# WORK REQUEST
Dropping every picture, set down exactly the lines in the entries below, starting with the line with "фуму глибину та сексуальність." and going on through the line with "Хоть хтось тут при розумі. приєдную".

# Saved entries

↓

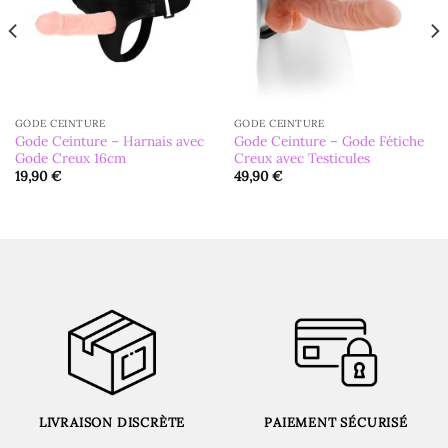
GODE CEINTURE
GODE CEINTURE
Gode Ceinture – Harnais avec
Gode Ceinture – Gode Fétiche
Gode Creux 16cm
Creux avec Testicules
19,90
€
49,90
€
LIVRAISON DISCRÈTE
PAIEMENT SÉCURISÉ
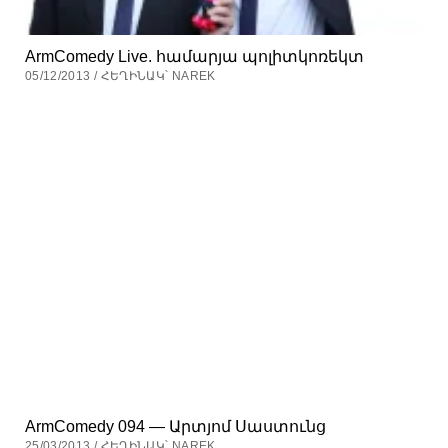
ArmComedy Live. համարյա պոլիտկոռեկտ
05/12/2013 / ՀԵՂԻՆԱԿ՝ NAREK
ArmComedy 094 — Արտյոմ Սաստունց
25/03/2013 / ՀԵՂԻՆԱԿ՝ NAREK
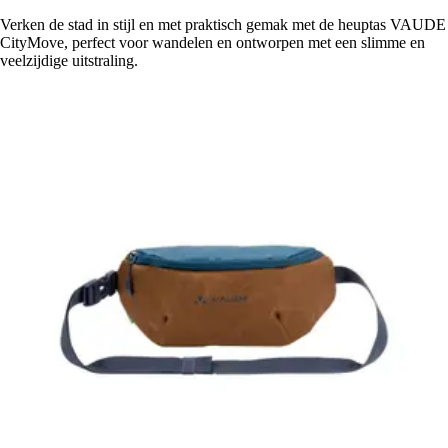
Verken de stad in stijl en met praktisch gemak met de heuptas VAUDE
CityMove, perfect voor wandelen en ontworpen met een slimme en
veelzijdige uitstraling.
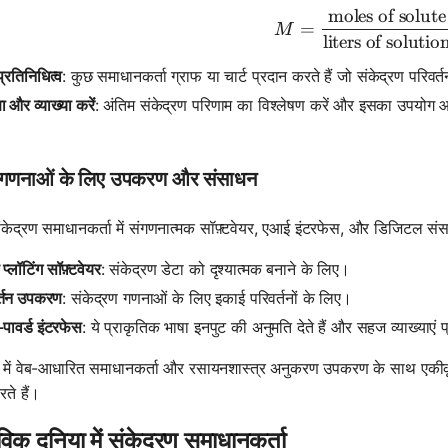
moles of solute
M = \frac{
=
M
liters of solutio
 प्रतिनिधित्व
: कुछ समाधानकर्ता ग्राफ या चार्ट प्रदान करते हैं जो संकेद्रण परिवर्त
षा और व्याख्या करें
: अंतिम संकेद्रण परिणाम का विश्लेषण करें और इसका उपयोग 
गणनाओं के लिए उपकरण और संसाधन
केद्रण समाधानकर्ता में संगणनात्मक सॉफ़्टवेयर, एआई इंटरफेस, और डिजिटल सं
 प्लॉटिंग सॉफ़्टवेयर
: संकेद्रण डेटा को दृश्यात्मक बनाने के लिए।
र्तन उपकरण
: संकेद्रण गणनाओं के लिए इकाई परिवर्तनों के लिए।
पावर्ड इंटरफेस
: ये प्राकृतिक भाषा इनपुट की अनुमति देते हैं और सहज व्याख्याएं प
में वेब-आधारित समाधानकर्ता और रसायनशास्त्र अनुकरण उपकरण के साथ एकीकृत अ
ते हैं।
विक दुनिया में संकेद्रण समाधानकर्ता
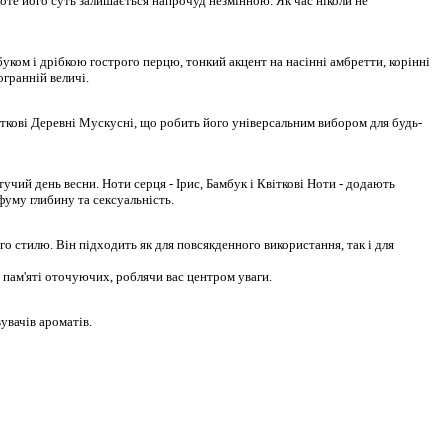
роте його суть залишається напрочуд незмінною. Як час ніколи не
буком і дрібкою гострого перцю, тонкий акцент на насінні амбретти, корінні
огранній величі.
віткові Деревні Мускусні, що робить його універсальним вибором для будь-
чий день весни. Ноти серця - Ірис, Бамбук і Квіткові Ноти - додають
фуму глибину та сексуальність.
ого стилю. Він підходить як для повсякденного використання, так і для
 пам'яті оточуючих, роблячи вас центром уваги.
увачів ароматів.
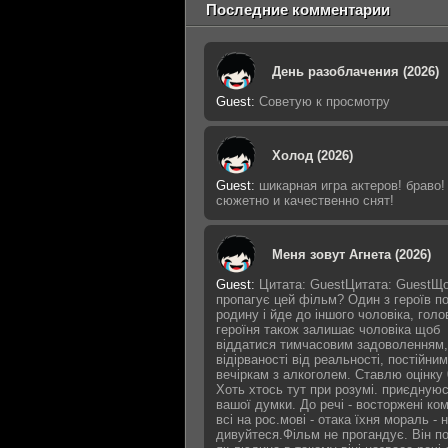
Последние комментарии
День разоблачения (2026)
Guest
:
Советую к просмотру
Холод (2026)
Guest
:
шикарная игра актеров! браво!
сюжетно и качественно снят!
Меня зовут Агнета (2026)
Guest
:
Цитата: GuestЦитата: GuestЩ
пропагує цей фільм? Один з героїв п
родину і йде до іншого чоловіка, голо
героїня також залишає чоловіка щоб
віддатися тимчасовим задоволенням,
відірваності від реальності, постійним
вечіркам з алкоголем. Ставлю оцінку 
Хоть хтось тут при розумі. приєдную
вашої думки. До речі - восторжені ко
всі на рос.мові - отака їхня мораль - 
дивуйтеся.Фільм не прогандує. Він п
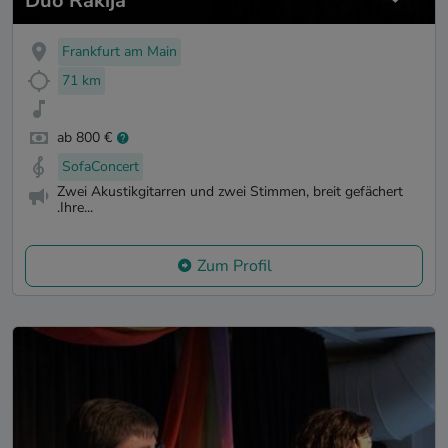
Duo Rakija
Frankfurt am Main
71 km
ab 800 €
SofaConcert
Zwei Akustikgitarren und zwei Stimmen, breit gefächert
.Ihre...
Zum Profil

↑

# YOUR RESPONSE
фуму глибину та сексуальність.
ого стилю. Він підходить як для повсякденного використання, так і для
 пам'яті оточуючих, роблячи вас центром уваги.
увачів ароматів.
Последние комментарии
День разоблачения (2026)
Guest
:
Советую к просмотру
Холод (2026)
Guest
:
шикарная игра актеров! браво!
сюжетно и качественно снят!
Меня зовут Агнета (2026)
Guest
:
Цитата: GuestЦитата: GuestЩ
пропагує цей фільм? Один з героїв п
родину і йде до іншого чоловіка, голо
героїня також залишає чоловіка щоб
віддатися тимчасовим задоволенням,
відірваності від реальності, постійним
вечіркам з алкоголем. Ставлю оцінку 
Хоть хтось тут при розумі. приєдную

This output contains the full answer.